*** SOURCE DATA

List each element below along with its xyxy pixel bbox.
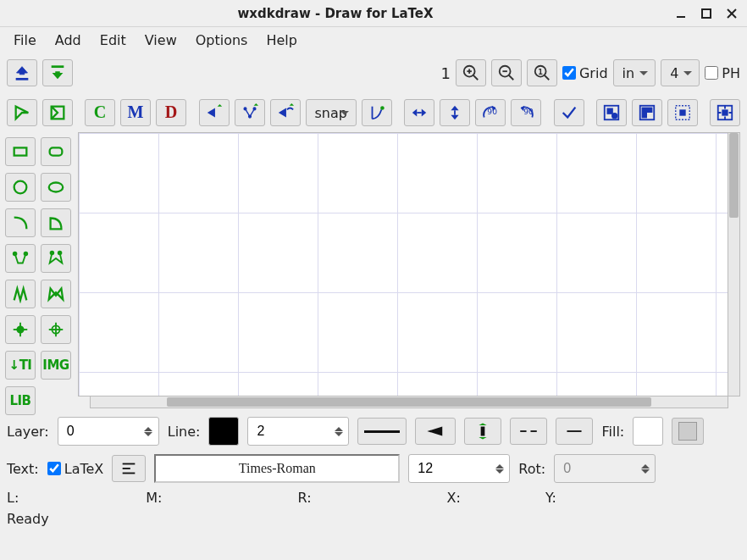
vertical-scrollbar[interactable] — [728, 132, 740, 396]
font-size-input[interactable] — [418, 461, 495, 476]
grid-unit-select[interactable]: in — [613, 59, 656, 86]
polyline-tool[interactable] — [5, 280, 36, 308]
svg-rect-40 — [50, 147, 63, 155]
toolbar-top: 1 1 Grid in 4 PH — [0, 53, 747, 93]
grid-subdiv-value: 4 — [670, 65, 678, 81]
line-width-input[interactable] — [257, 424, 335, 439]
flip-v-button[interactable] — [440, 99, 470, 126]
menu-options[interactable]: Options — [187, 29, 257, 52]
arc-tool[interactable] — [5, 208, 36, 237]
copy-button[interactable]: C — [85, 99, 115, 126]
rotate-cw-button[interactable]: 90 — [511, 99, 541, 126]
layer-spinbox[interactable] — [58, 417, 159, 446]
polygon-dots-tool[interactable] — [41, 244, 71, 273]
text-tool[interactable]: ↓TI — [5, 351, 36, 380]
svg-point-30 — [612, 114, 617, 119]
layer-up-button[interactable] — [7, 59, 37, 86]
arrow-start-button[interactable] — [415, 418, 456, 445]
svg-rect-32 — [642, 108, 646, 113]
dash-style-button[interactable] — [510, 418, 547, 445]
ellipse-tool[interactable] — [41, 173, 71, 202]
point-delete-button[interactable] — [270, 99, 301, 126]
properties-button[interactable] — [554, 99, 584, 126]
latex-checkbox[interactable]: LaTeX — [47, 461, 104, 477]
delete-button[interactable]: D — [156, 99, 186, 126]
image-tool[interactable]: IMG — [41, 351, 71, 380]
move-button[interactable]: M — [120, 99, 151, 126]
select-region-button[interactable] — [42, 99, 73, 126]
fit-selection-button[interactable] — [710, 99, 740, 126]
property-panel: Layer: Line: Fill: Text: — [0, 408, 747, 486]
svg-rect-39 — [14, 147, 27, 155]
polygon-tool[interactable] — [41, 280, 71, 308]
menu-file[interactable]: File — [5, 29, 45, 52]
zoom-in-button[interactable] — [456, 59, 486, 86]
grid-checkbox[interactable]: Grid — [562, 65, 608, 81]
ph-checkbox-input[interactable] — [705, 66, 718, 80]
ungroup-button[interactable] — [632, 99, 662, 126]
point-move-button[interactable] — [199, 99, 230, 126]
menu-view[interactable]: View — [136, 29, 185, 52]
svg-rect-33 — [648, 108, 652, 113]
library-tool[interactable]: LIB — [5, 386, 36, 415]
grid-checkbox-input[interactable] — [562, 66, 576, 80]
drawing-canvas[interactable] — [78, 132, 728, 396]
fill-label: Fill: — [601, 424, 624, 440]
text-label: Text: — [7, 461, 39, 477]
line-width-spinbox[interactable] — [247, 417, 349, 446]
zoom-out-button[interactable] — [491, 59, 522, 86]
circle-tool[interactable] — [5, 173, 36, 202]
select-tool-button[interactable] — [7, 99, 37, 126]
ungroup-all-button[interactable] — [667, 99, 698, 126]
edit-size-button[interactable] — [362, 99, 392, 126]
svg-text:D: D — [165, 103, 178, 121]
rot-spinbox[interactable] — [554, 454, 656, 483]
close-button[interactable] — [723, 5, 740, 22]
status-coords: L: M: R: X: Y: — [0, 486, 747, 509]
line-style-button[interactable] — [357, 418, 407, 445]
flip-h-button[interactable] — [404, 99, 434, 126]
fill-color-button[interactable] — [633, 417, 663, 446]
zoom-reset-button[interactable]: 1 — [527, 59, 557, 86]
menu-edit[interactable]: Edit — [91, 29, 135, 52]
svg-text:C: C — [94, 103, 107, 121]
roundrect-tool[interactable] — [41, 137, 71, 166]
minimize-button[interactable] — [672, 5, 689, 22]
group-button[interactable] — [596, 99, 627, 126]
font-size-spinbox[interactable] — [408, 454, 510, 483]
titlebar: wxdkdraw - Draw for LaTeX — [0, 0, 747, 27]
svg-text:M: M — [128, 103, 144, 121]
rot-input[interactable] — [563, 461, 641, 476]
font-name-field[interactable]: Times-Roman — [154, 454, 400, 483]
svg-point-49 — [17, 326, 23, 332]
rect-tool[interactable] — [5, 137, 36, 166]
svg-point-42 — [49, 183, 64, 192]
grid-label: Grid — [579, 65, 608, 81]
rotate-ccw-button[interactable]: 90 — [475, 99, 506, 126]
status-ready: Ready — [0, 509, 747, 529]
latex-checkbox-input[interactable] — [47, 462, 61, 475]
maximize-button[interactable] — [698, 5, 715, 22]
point-tool[interactable] — [5, 315, 36, 344]
svg-point-41 — [14, 181, 27, 194]
cap-style-button[interactable] — [556, 418, 593, 445]
layer-down-button[interactable] — [42, 59, 73, 86]
ph-checkbox[interactable]: PH — [705, 65, 740, 81]
snap-select[interactable]: snap — [306, 99, 357, 126]
text-align-button[interactable] — [112, 455, 146, 482]
status-m: M: — [146, 490, 162, 506]
fill-pattern-button[interactable] — [672, 418, 704, 445]
grid-subdiv-select[interactable]: 4 — [661, 59, 700, 86]
tool-palette: ↓TI IMG LIB — [0, 132, 78, 396]
menu-help[interactable]: Help — [257, 29, 305, 52]
horizontal-scrollbar[interactable] — [90, 396, 728, 408]
line-color-button[interactable] — [208, 417, 239, 446]
menu-add[interactable]: Add — [47, 29, 90, 52]
arrow-end-button[interactable] — [464, 418, 501, 445]
menubar: File Add Edit View Options Help — [0, 27, 747, 53]
polyline-dots-tool[interactable] — [5, 244, 36, 273]
layer-input[interactable] — [67, 424, 145, 439]
pie-tool[interactable] — [41, 208, 71, 237]
point-add-button[interactable] — [235, 99, 265, 126]
crosshair-tool[interactable] — [41, 315, 71, 344]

******

REQUIREMENT: The expected result is the complete listing above, printed exactly, with no pictures.

EXERCISE SOLUTION:
List each element below along with its xyxy pixel bbox.
vertical-scrollbar[interactable] — [728, 132, 740, 396]
font-size-input[interactable] — [418, 461, 495, 476]
grid-unit-select[interactable]: in — [613, 59, 656, 86]
polyline-tool[interactable] — [5, 280, 36, 308]
svg-rect-40 — [50, 147, 63, 155]
toolbar-top: 1 1 Grid in 4 PH — [0, 53, 747, 93]
grid-subdiv-value: 4 — [670, 65, 678, 81]
line-width-input[interactable] — [257, 424, 335, 439]
flip-v-button[interactable] — [440, 99, 470, 126]
menu-options[interactable]: Options — [187, 29, 257, 52]
arc-tool[interactable] — [5, 208, 36, 237]
copy-button[interactable]: C — [85, 99, 115, 126]
rotate-cw-button[interactable]: 90 — [511, 99, 541, 126]
layer-spinbox[interactable] — [58, 417, 159, 446]
polygon-dots-tool[interactable] — [41, 244, 71, 273]
text-tool[interactable]: ↓TI — [5, 351, 36, 380]
svg-point-30 — [612, 114, 617, 119]
layer-up-button[interactable] — [7, 59, 37, 86]
arrow-start-button[interactable] — [415, 418, 456, 445]
svg-rect-32 — [642, 108, 646, 113]
dash-style-button[interactable] — [510, 418, 547, 445]
ellipse-tool[interactable] — [41, 173, 71, 202]
point-delete-button[interactable] — [270, 99, 301, 126]
properties-button[interactable] — [554, 99, 584, 126]
latex-checkbox[interactable]: LaTeX — [47, 461, 104, 477]
delete-button[interactable]: D — [156, 99, 186, 126]
image-tool[interactable]: IMG — [41, 351, 71, 380]
move-button[interactable]: M — [120, 99, 151, 126]
select-region-button[interactable] — [42, 99, 73, 126]
fit-selection-button[interactable] — [710, 99, 740, 126]
property-panel: Layer: Line: Fill: Text: — [0, 408, 747, 486]
svg-rect-39 — [14, 147, 27, 155]
polygon-tool[interactable] — [41, 280, 71, 308]
menu-file[interactable]: File — [5, 29, 45, 52]
zoom-in-button[interactable] — [456, 59, 486, 86]
grid-checkbox[interactable]: Grid — [562, 65, 608, 81]
ph-checkbox-input[interactable] — [705, 66, 718, 80]
ungroup-button[interactable] — [632, 99, 662, 126]
point-move-button[interactable] — [199, 99, 230, 126]
menu-view[interactable]: View — [136, 29, 185, 52]
svg-rect-33 — [648, 108, 652, 113]
library-tool[interactable]: LIB — [5, 386, 36, 415]
grid-checkbox-input[interactable] — [562, 66, 576, 80]
drawing-canvas[interactable] — [78, 132, 728, 396]
fill-label: Fill: — [601, 424, 624, 440]
text-label: Text: — [7, 461, 39, 477]
line-width-spinbox[interactable] — [247, 417, 349, 446]
zoom-out-button[interactable] — [491, 59, 522, 86]
circle-tool[interactable] — [5, 173, 36, 202]
select-tool-button[interactable] — [7, 99, 37, 126]
ungroup-all-button[interactable] — [667, 99, 698, 126]
edit-size-button[interactable] — [362, 99, 392, 126]
svg-text:D: D — [165, 103, 178, 121]
rot-spinbox[interactable] — [554, 454, 656, 483]
close-button[interactable] — [723, 5, 740, 22]
status-coords: L: M: R: X: Y: — [0, 486, 747, 509]
line-style-button[interactable] — [357, 418, 407, 445]
flip-h-button[interactable] — [404, 99, 434, 126]
fill-color-button[interactable] — [633, 417, 663, 446]
zoom-reset-button[interactable]: 1 — [527, 59, 557, 86]
menu-edit[interactable]: Edit — [91, 29, 135, 52]
svg-text:C: C — [94, 103, 107, 121]
roundrect-tool[interactable] — [41, 137, 71, 166]
minimize-button[interactable] — [672, 5, 689, 22]
group-button[interactable] — [596, 99, 627, 126]
font-size-spinbox[interactable] — [408, 454, 510, 483]
titlebar: wxdkdraw - Draw for LaTeX — [0, 0, 747, 27]
svg-text:M: M — [128, 103, 144, 121]
rot-input[interactable] — [563, 461, 641, 476]
font-name-field[interactable]: Times-Roman — [154, 454, 400, 483]
svg-point-49 — [17, 326, 23, 332]
rect-tool[interactable] — [5, 137, 36, 166]
svg-point-42 — [49, 183, 64, 192]
grid-label: Grid — [579, 65, 608, 81]
rotate-ccw-button[interactable]: 90 — [475, 99, 506, 126]
status-ready: Ready — [0, 509, 747, 529]
latex-checkbox-input[interactable] — [47, 462, 61, 475]
maximize-button[interactable] — [698, 5, 715, 22]
point-tool[interactable] — [5, 315, 36, 344]
svg-point-41 — [14, 181, 27, 194]
cap-style-button[interactable] — [556, 418, 593, 445]
layer-down-button[interactable] — [42, 59, 73, 86]
ph-checkbox[interactable]: PH — [705, 65, 740, 81]
snap-select[interactable]: snap — [306, 99, 357, 126]
text-align-button[interactable] — [112, 455, 146, 482]
status-m: M: — [146, 490, 162, 506]
fill-pattern-button[interactable] — [672, 418, 704, 445]
grid-subdiv-select[interactable]: 4 — [661, 59, 700, 86]
tool-palette: ↓TI IMG LIB — [0, 132, 78, 396]
menu-help[interactable]: Help — [257, 29, 305, 52]
horizontal-scrollbar[interactable] — [90, 396, 728, 408]
line-color-button[interactable] — [208, 417, 239, 446]
menu-add[interactable]: Add — [47, 29, 90, 52]
arrow-end-button[interactable] — [464, 418, 501, 445]
menubar: File Add Edit View Options Help — [0, 27, 747, 53]
polyline-dots-tool[interactable] — [5, 244, 36, 273]
layer-input[interactable] — [67, 424, 145, 439]
pie-tool[interactable] — [41, 208, 71, 237]
point-add-button[interactable] — [235, 99, 265, 126]
crosshair-tool[interactable] — [41, 315, 71, 344]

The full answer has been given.